2.4 Preparation of 1-CPE
The compound 1 bulk-modified carbon paste electrode (1-CPE) was fabricated as follows: 75 mg of graphite powder and 6 mg of 1 were mixed and ground together by an agate mortar and pestle to achieve a uniform mixture, and then 0.1 mL of Nujol was added with stirring. The homogenized mixture was packed into a glass tube with a 1.5 mm inner diameter, and the tube surface was wiped with weighing paper. Electrical contact was established with a copper rod through back of the electrode.
3 Results and Discussion
3.1 Synthesis
In the process of synthesis, several factors can influence the formation of crystal phases, such as molar ratio, pH value, initial reactants, reaction time, crystallization temperature, filling volume etc. [39–41]. Majority of the POMs-based hybrid compounds are hydrothermally synthesized [26]. However, we have isolated the title compounds by a combination of hydrothermal synthesis and conventional synthesis at room temperature. In this work, lots of parallel experiments showed that pH, crystallization process and reaction temperature were crucial for the formation of title compounds. Such as, for compound 1, we tried to extend the pH range to pH <4 or pH >4.5, the title products were obtained in lower yield and the crystals were rather poor for X-ray diffraction analysis or nothing could be obtained. In the process of crystallization, the reactant solution was cooled to room temperature with the rate of 7 °C/h, no crystal was obtained. Then the solution was filtrated, and the filtrate was allowed to stand under ambient conditions. After 12–24 h, the corresponding crystals of compounds 1–3 were obtained. Moreover, the crystalline products could be obtained when the reaction temperature was between 110 and 140 °C, however, the highest yield and the best quality can be observed at the reaction temperature of 120 °C. When the reaction temperature is higher than 140 °C or lower than 110 °C, no crystalline product was obtained after standing the filtrate under ambient conditions more than 1 week.

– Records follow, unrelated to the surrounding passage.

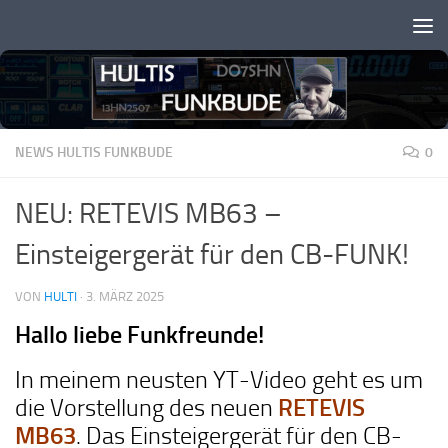
Zum Inhalt springen
NEWS HULTIS FUNKBUDE
0
NEU: RETEVIS MB63 –
Einsteigergerät für den CB-FUNK!
VON
HULTI
·
3. MÄRZ 2025
Hallo liebe Funkfreunde!
In meinem neusten YT-Video geht es um
RETEVIS
die Vorstellung des neuen
MB63
. Das Einsteigergerät für den CB-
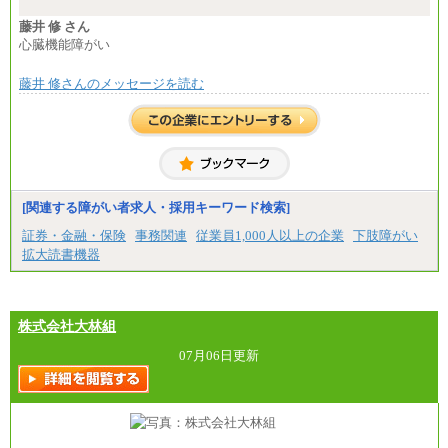
四年制大学・大学院卒 月給26.8万円
短大・専門卒 月給24.0万円
藤井 修 さん
心臓機能障がい
※上記は2027年新卒の支給予定額
藤井 修さんのメッセージを読む
※上記全てのコースにおいて、退職金前払給：一律3.
7万円を含む
※試用期間中も給与に変更はございません
中途：
■総合コース＜オープン採用（全国型）＞
大学院卒 月給35.3万円、四年制大学卒 月給33.7万
円
[関連する障がい者求人・採用キーワード検索]
■総合コース＜オープン採用（地域型）＞
大学院卒 月給33.3万円、四年制大学卒 月給31.7万
証券・金融・保険
事務関連
従業員1,000人以上の企業
下肢障がい
円
拡大読書機器
■事務コース
四年制大学・大学院卒 月給26.8万円
短大・専門卒 月給24.0万円
株式会社大林組
※上記全てのコースにおいて、退職金前払給：一律3.
7万円を含む
07月06日更新
※試用期間中も給与に変更はございません
上記の新卒給与を下限に、これまでの経験・スキル
を考慮し、当社規定に従って決定いたします。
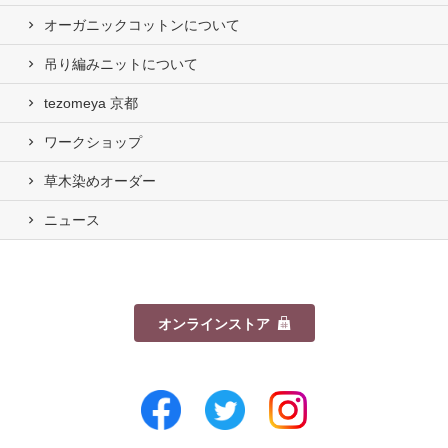
オーガニックコットンについて
吊り編みニットについて
tezomeya 京都
ワークショップ
草木染めオーダー
ニュース
オンラインストア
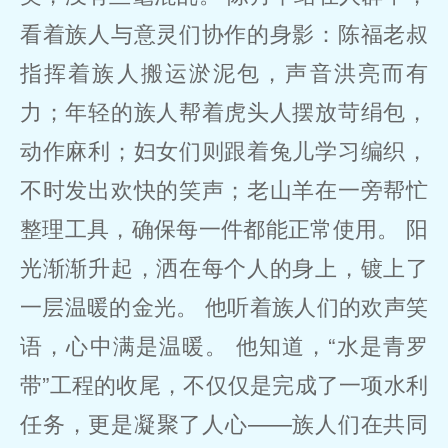
看着族人与意灵们协作的身影：陈福老叔
指挥着族人搬运淤泥包，声音洪亮而有
力；年轻的族人帮着虎头人摆放苛绢包，
动作麻利；妇女们则跟着兔儿学习编织，
不时发出欢快的笑声；老山羊在一旁帮忙
整理工具，确保每一件都能正常使用。 阳
光渐渐升起，洒在每个人的身上，镀上了
一层温暖的金光。 他听着族人们的欢声笑
语，心中满是温暖。 他知道，“水是青罗
带”工程的收尾，不仅仅是完成了一项水利
任务，更是凝聚了人心——族人们在共同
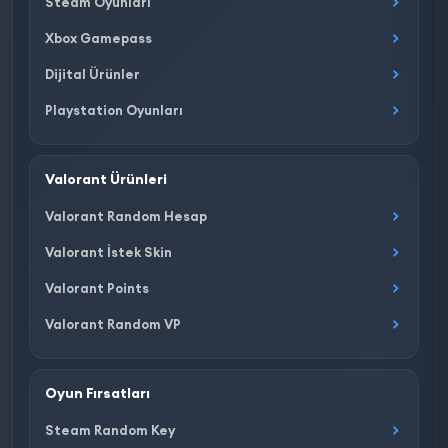
Steam Oyunları
Xbox Gamepass
Dijital Ürünler
Playstation Oyunları
Valorant Ürünleri
Valorant Random Hesap
Valorant İstek Skin
Valorant Points
Valorant Random VP
Oyun Fırsatları
Steam Random Key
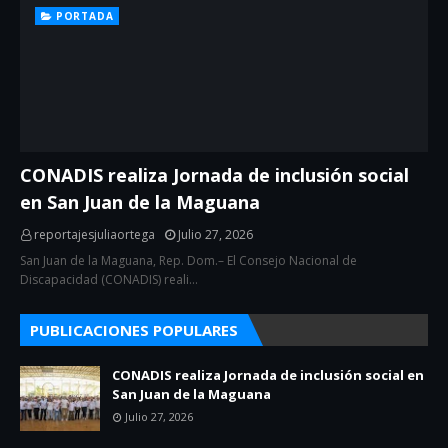
PORTADA
CONADIS realiza Jornada de inclusión social
en San Juan de la Maguana
reportajesjuliaortega
Julio 27, 2026
San Juan de la Maguana, Rep. Dom.– El Consejo Nacional de
Discapacidad (CONADIS) reali…
PUBLICACIONES POPULARES
CONADIS realiza Jornada de inclusión social en
San Juan de la Maguana
Julio 27, 2026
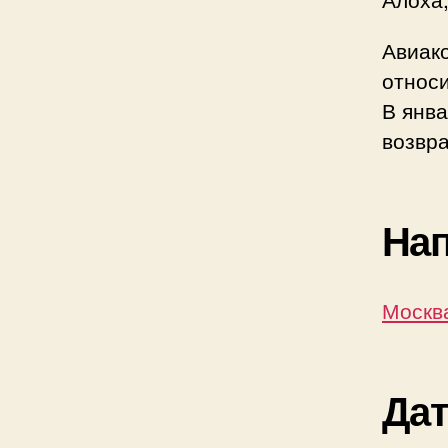
Авиак
относ
В янва
возвра
На
Москв
Да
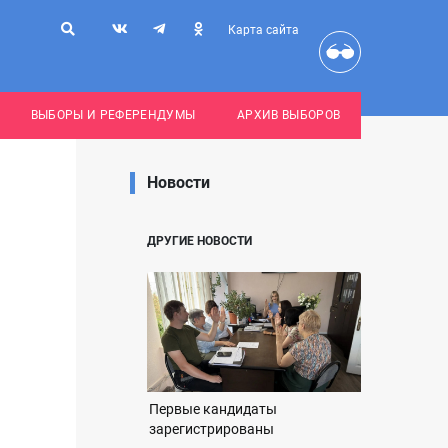
Карта сайта
ВЫБОРЫ И РЕФЕРЕНДУМЫ
АРХИВ ВЫБОРОВ
Новости
ДРУГИЕ НОВОСТИ
Первые кандидаты
зарегистрированы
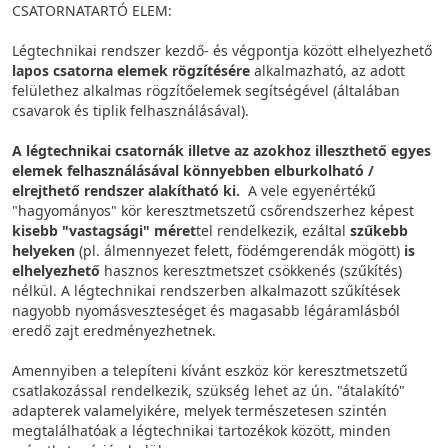
CSATORNATARTÓ ELEM:
Légtechnikai rendszer kezdő- és végpontja között elhelyezhető
lapos csatorna elemek rögzítésére
alkalmazható, az adott
felülethez alkalmas rögzítőelemek segítségével (általában
csavarok és tiplik felhasználásával).
A légtechnikai csatornák illetve az azokhoz illeszthető egyes
elemek felhasználásával könnyebben elburkolható /
elrejthető rendszer alakítható ki.
A vele egyenértékű
"hagyományos" kör keresztmetszetű csőrendszerhez képest
kisebb "vastagsági" méret
tel rendelkezik, ezáltal
szűkebb
helyeken
(pl. álmennyezet felett, födémgerendák mögött)
is
elhelyezhető
hasznos keresztmetszet csökkenés (szűkítés)
nélkül. A légtechnikai rendszerben alkalmazott szűkítések
nagyobb nyomásveszteséget és magasabb légáramlásból
eredő zajt eredményezhetnek.
Amennyiben a telepíteni kívánt eszköz kör keresztmetszetű
csatlakozással rendelkezik, szükség lehet az ún. "átalakító"
adapterek valamelyikére, melyek természetesen szintén
megtalálhatóak a légtechnikai tartozékok között, minden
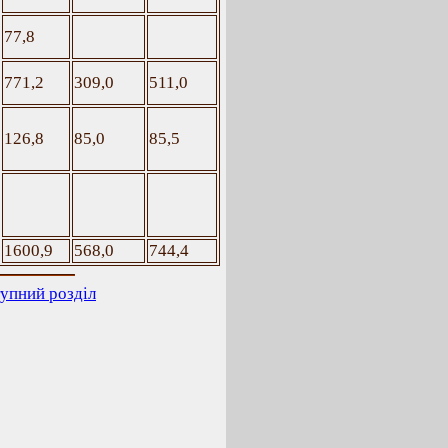
77,8
771,2
309,0
511,0
126,8
85,0
85,5
1600,9
568,0
744,4
упний розділ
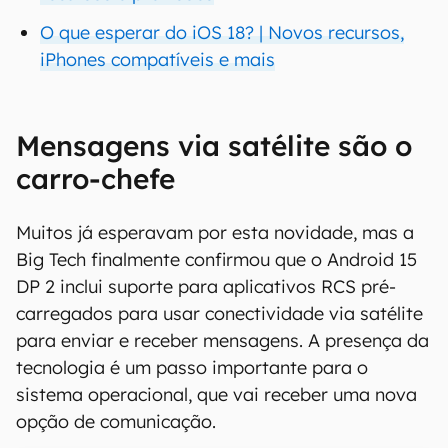
O que esperar do iOS 18? | Novos recursos,
iPhones compatíveis e mais
Mensagens via satélite são o
carro-chefe
Muitos já esperavam por esta novidade, mas a
Big Tech finalmente confirmou que o Android 15
DP 2 inclui suporte para aplicativos RCS pré-
carregados para usar conectividade via satélite
para enviar e receber mensagens. A presença da
tecnologia é um passo importante para o
sistema operacional, que vai receber uma nova
opção de comunicação.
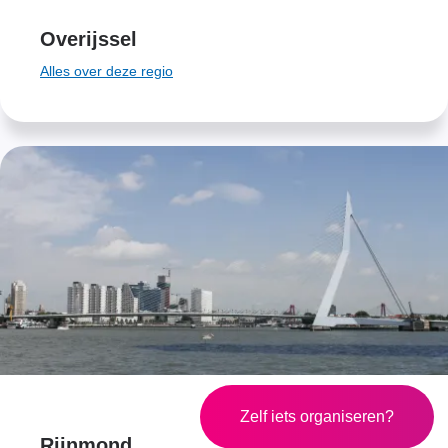
Overijssel
Alles over deze regio
Zelf iets organiseren?
Rijnmond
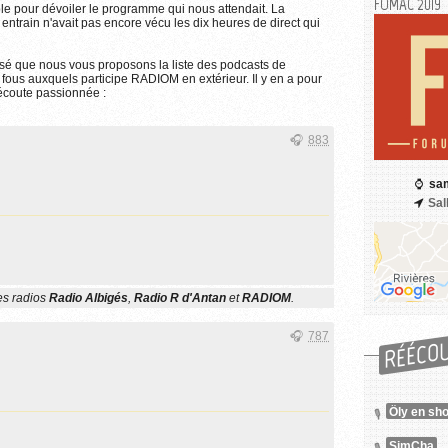
FOMAC 2019
ole pour dévoiler le programme qui nous attendait. La
re entrain n'avait pas encore vécu les dix heures de direct qui
isé que nous vous proposons la liste des podcasts de
fous auxquels participe RADIOM en extérieur. Il y en a pour
'écoute passionnée :
883
sam
Sal
es radios
Radio Albigés
,
Radio R d'Antan
et
RADIOM
.
787
RÉÉCO
Öly en sh
SimCha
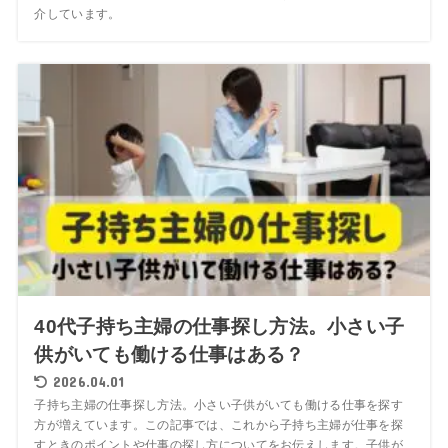
介しています。
40代子持ち主婦の仕事探し方法。小さい子
供がいても働ける仕事はある？
2026.04.01
子持ち主婦の仕事探し方法。小さい子供がいても働ける仕事を探す
方が増えています。この記事では、これから子持ち主婦が仕事を探
すときのポイントや仕事の探し方についてをお伝えします。子供が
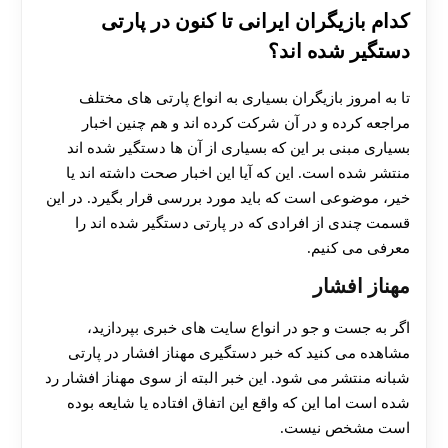
کدام بازیگران ایرانی تا کنون در پارتی
دستگیر شده اند؟
تا به امروز بازیگران بسیاری به انواع پارتی های مختلف
مراجعه کرده و در آن شرکت کرده اند و هم چنین اخبار
بسیاری مبنی بر این که بسیاری از آن ها دستگیر شده اند
منتشر شده است. این که آیا این اخبار صحت داشته اند یا
خیر، موضوعی است که باید مورد بررسی قرار بگیرد. در این
قسمت چندی از افرادی که در پارتی دستگیر شده اند را
معرفی می کنیم.
مهناز افشار
اگر به جست و جو در انواع سایت های خبری بپردازید،
مشاهده می کنید که خبر دستگیری مهناز افشار در پارتی
شبانه منتشر می شود. این خبر البته از سوی مهناز افشار رد
شده است اما این که واقع این اتفاق افتاده یا شایعه بوده
است مشخص نیست.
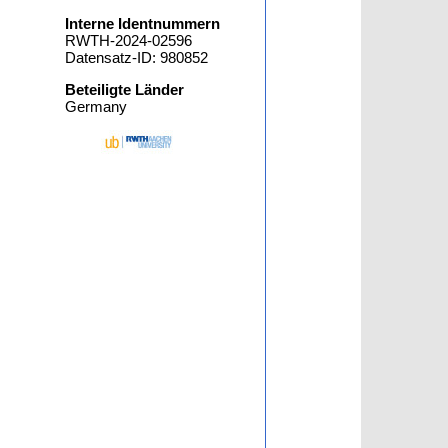
Interne Identnummern
RWTH-2024-02596
Datensatz-ID: 980852
Beteiligte Länder
Germany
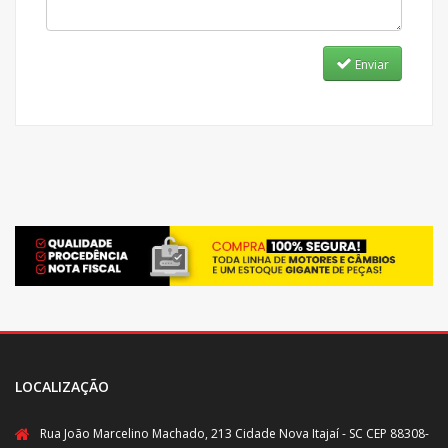
Enviar
LOCALIZAÇÃO
Rua João Marcelino Machado, 213 Cidade Nova Itajaí - SC CEP 88308-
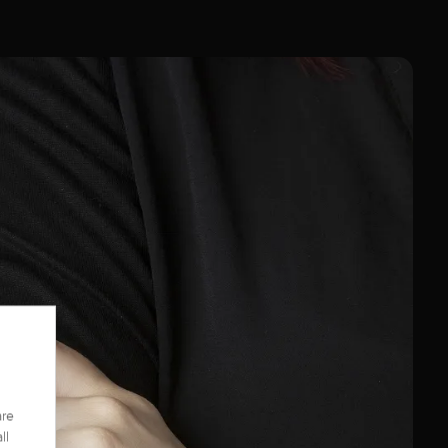
are
ll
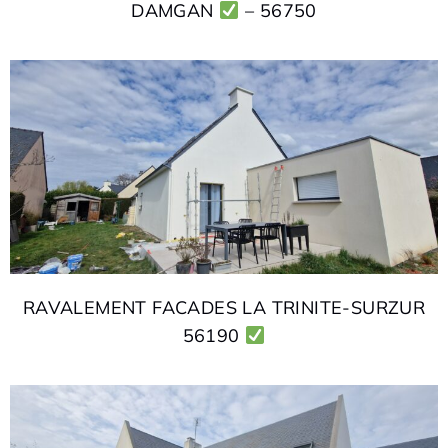
DAMGAN
– 56750
RAVALEMENT FACADES LA TRINITE-SURZUR
56190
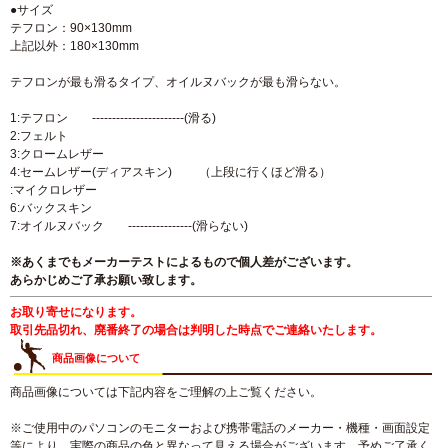
●サイズ
テフロン：90×130mm
上記以外：180×130mm
テフロンが最も滑るタイプ、オイルヌバックが最も滑らない。
1:テフロン -----------------------(滑る)
2:フェルト
3:クロームレザー
4:セームレザー(ディアスキン) （上段に行くほど滑る）
:マイクロレザー
6:バックスキン
7:オイルヌバック ----------------(滑らない)
※あくまでもメーカーテストによるもので個人差がございます。
あらかじめご了承お願い致します。
お取り寄せになります。
取引先品切れ、廃番終了の場合は判明した時点でご連絡いたします。
商品画像について
商品画像については下記内容をご理解の上ご覧ください。
※ご使用中のパソコンのモニターおよび携帯電話のメーカー・機種・画面設定
等により、実際の商品の色と異なって見える場合がございます。予めご了承く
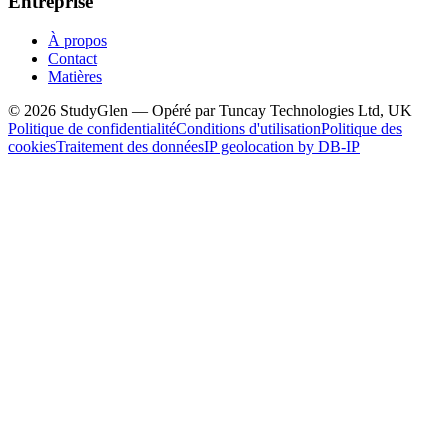
Entreprise
À propos
Contact
Matières
© 2026 StudyGlen — Opéré par Tuncay Technologies Ltd, UK
Politique de confidentialité
Conditions d'utilisation
Politique des
cookies
Traitement des données
IP geolocation by DB-IP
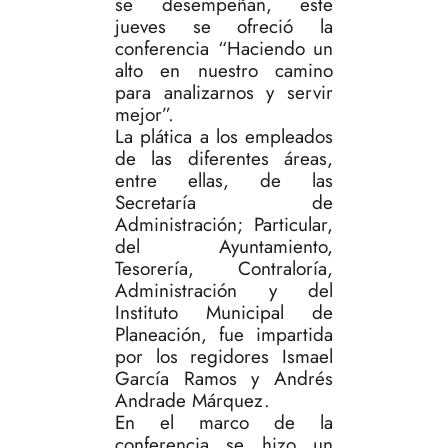
se desempeñan, este
jueves se ofreció la
conferencia “Haciendo un
alto en nuestro camino
para analizarnos y servir
mejor”.
La plática a los empleados
de las diferentes áreas,
entre ellas, de las
Secretaría de
Administración; Particular,
del Ayuntamiento,
Tesorería, Contraloría,
Administración y del
Instituto Municipal de
Planeación, fue impartida
por los regidores Ismael
García Ramos y Andrés
Andrade Márquez.
En el marco de la
conferencia se hizo un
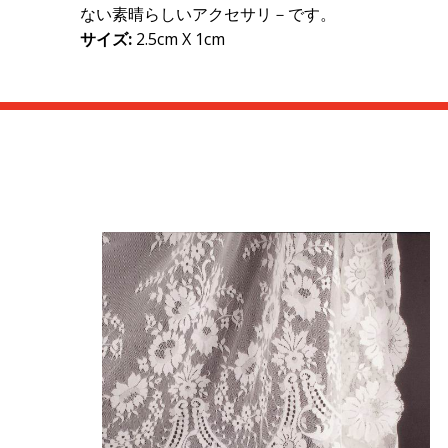
ない素晴らしいアクセサリ－です。
サイズ
:
2.5cm X 1cm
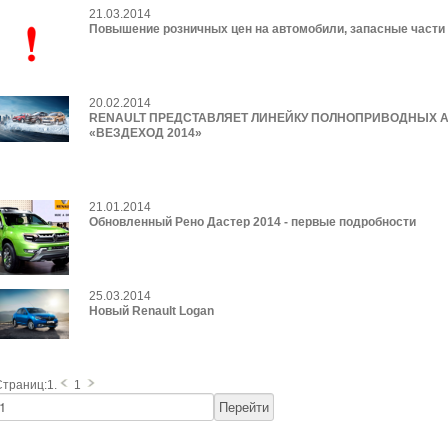
21.03.2014
Повышение розничных цен на автомобили, запасные части
20.02.2014
RENAULT ПРЕДСТАВЛЯЕТ ЛИНЕЙКУ ПОЛНОПРИВОДНЫХ 
«ВЕЗДЕХОД 2014»
21.01.2014
Обновленный Рено Дастер 2014 - первые подробности
25.03.2014
Новый Renault Logan
Страниц:1.
1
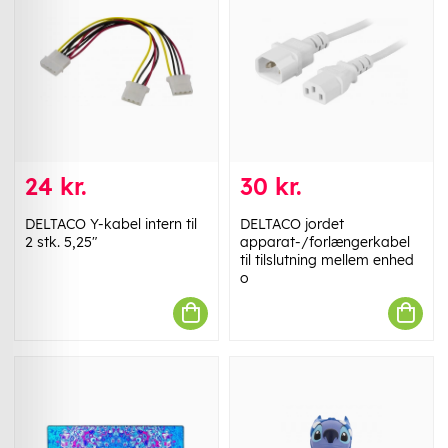
24 kr.
30 kr.
DELTACO Y-kabel intern til
DELTACO jordet
2 stk. 5,25"
apparat-/forlængerkabel
til tilslutning mellem enhed
o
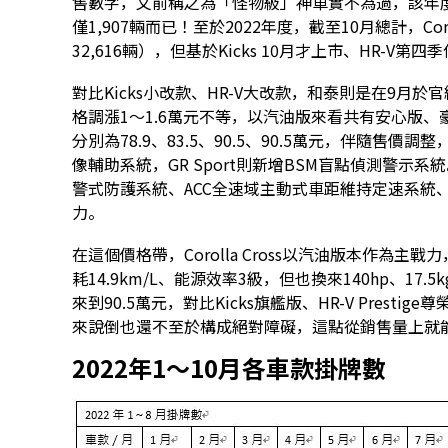
售數字，文前稱之為「怪物級」神車實不為過，該年度即使RA
僅1,907輛而已！至於2022年度，截至10月總計，Coro
32,616輛），但基於Kicks 10月才上市、HR-
對比Kicks小改款、HR-V大改款，和泰則是在9月於官網上
格調漲1～1.6萬元不等，以汽油版來看共有安心版、豪華
分別為78.9、83.5、90.5、90.5萬元，伴隨售
像輔助系統，GR Sport則新增BSM盲點偵測警示系統
警式防護系統、ACC全速域主動式車距維持定速系統、
力。
在這個價格帶，Corolla Cross以汽油版本作為
耗14.9km/L、能源效率3級，但也換來140hp、17.
來到90.5萬元，對比Kicks旗艦版、HR-V Presti
來說倒也還不至於構成絕對障礙，這點從銷售量上就
2022年1～10月各車款掛牌數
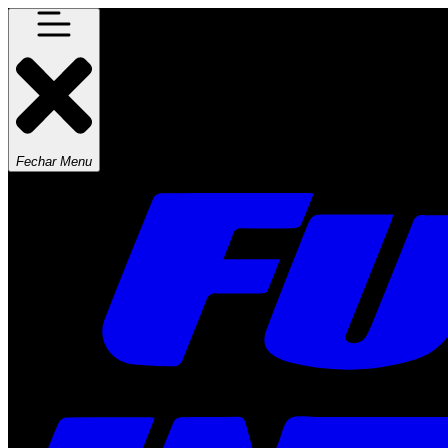
Fechar Menu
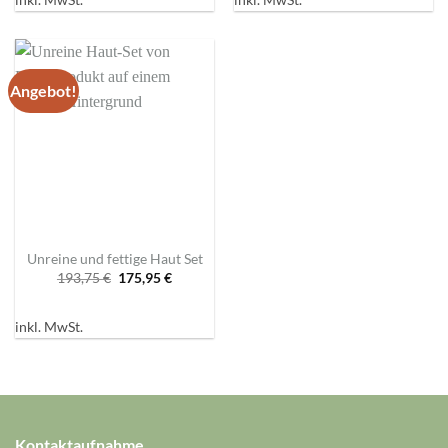
Angebot!
Unreine und fettige Haut Set
Ursprünglicher
Aktueller
193,75
€
175,95
€
Preis
Preis
war:
ist:
193,75 €
175,95 €.
inkl. MwSt.
Kontaktaufnahme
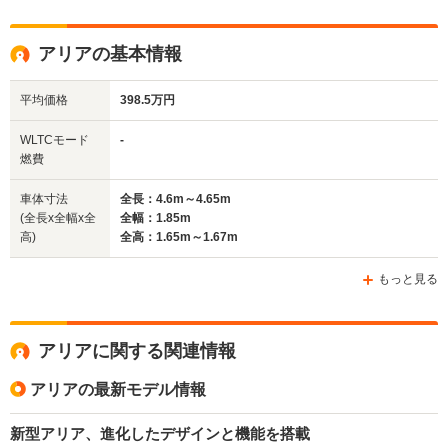
アリアの基本情報
平均価格
398.5万円
WLTCモード
-
燃費
車体寸法
全長：4.6m～4.65m
(全長x全幅x全
全幅：1.85m
高)
全高：1.65m～1.67m
もっと見る
アリアに関する関連情報
アリアの最新モデル情報
新型アリア、進化したデザインと機能を搭載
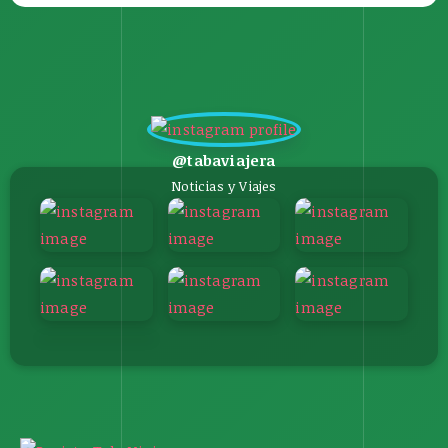
@tabaviajera
Noticias y Viajes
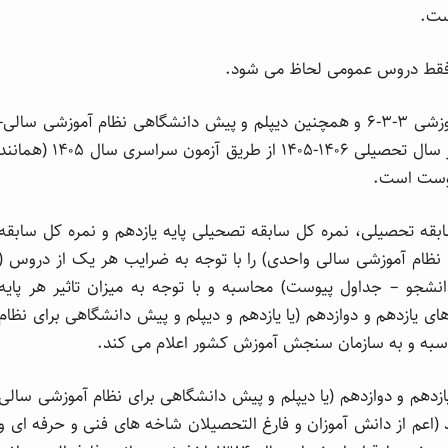
ی فقط دروس عمومی لحاظ می شود.
۴- نام و ضرایب دروس سابقه تحصیلی دیپلم نظام آموزشی ۳-۳-۶ و همچنین دیپلم و پیش دانشگاهی نظام آموزشی سالی-
واحدی برای پذیرش متقاضیان ورود به آموزش عالی در سال تحصیلی ۱۴۰۶-۱۴۰۵ از طریق آزمون سراسری سال ۱۴۰۵ (هما
بقه تحصیلی، نمره کل سابقه تصحیلی پایه یازدهم و نمره کل سابقه
 نظام آموزشی سالی واحدی) را با توجه به ضرایب هر یک از دروس (
 و پذیرش دانشجو – جداول پیوست) محاسبه و با توجه به میزان تاثیر هر پایه
 ترکیب پایه های یازدهم و دوازدهم (یا یازدهم و دیپلم و پیش دانشگاهی برای نظام
اسبه و به سازمان سنجش آموزش کشور اعلام می کند.
ازدهم و دوازدهم (یا دیپلم و پیش دانشگاهی برای نظام آموزشی سالی
ند (اعم از دانش آموزان و فارغ التحصیلان شاخه های فنی و حرفه ای و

Besides, metal ions have important influence on the self-assembly process of POMs-based inorganic–organic hybrid compounds. In the synthesis process of the title compounds, when the copper nitrate or cobalt nitrate was used as the initial reactant, two Mo8O27-based 3D metal–organic frameworks 1 and 2 were obtained. However, by using nickel nitrate in the synthesis process of 3, an Anderson-type NiMo6-based 1D supramolecular chain was synthesized. We also attempted to use other metal nitrates, such as chromium and zinc nitrates, however, the crystals either are too bad to be analyzed by single-crystal X-ray diffraction or can’t be obtained. Das’s group has isolated five polymolybdate-based hybrid compounds: [(2-ampH)]4[{Zn(H2O)5}Mo7O24]3·9H2O, [(3-ampH)]4[{Zn(3-ampy)(H2O)4}Mo7O24]3·4H2O, [(3-ampH)]4[{Co(3-ampy)(H2O)4}Mo7O24]3·4H2O, [(2,3-diampH)]4[Co(H2O)6][Mo7O24]3·6H2O and [(2,3-diampH)]2[{Zn(2,3-diampH)2(H2O)2}Mo8O27]3·2H2O (where amp = aminopyridine and diamp = diaminopyridine) in a conventional wet synthesis at room temperature with pH = 2 [26], which further confirmed the significant effect of pH, temperature and initial metal ions on the self-assembly of 3-aminopyridine functionalized polymolybdates.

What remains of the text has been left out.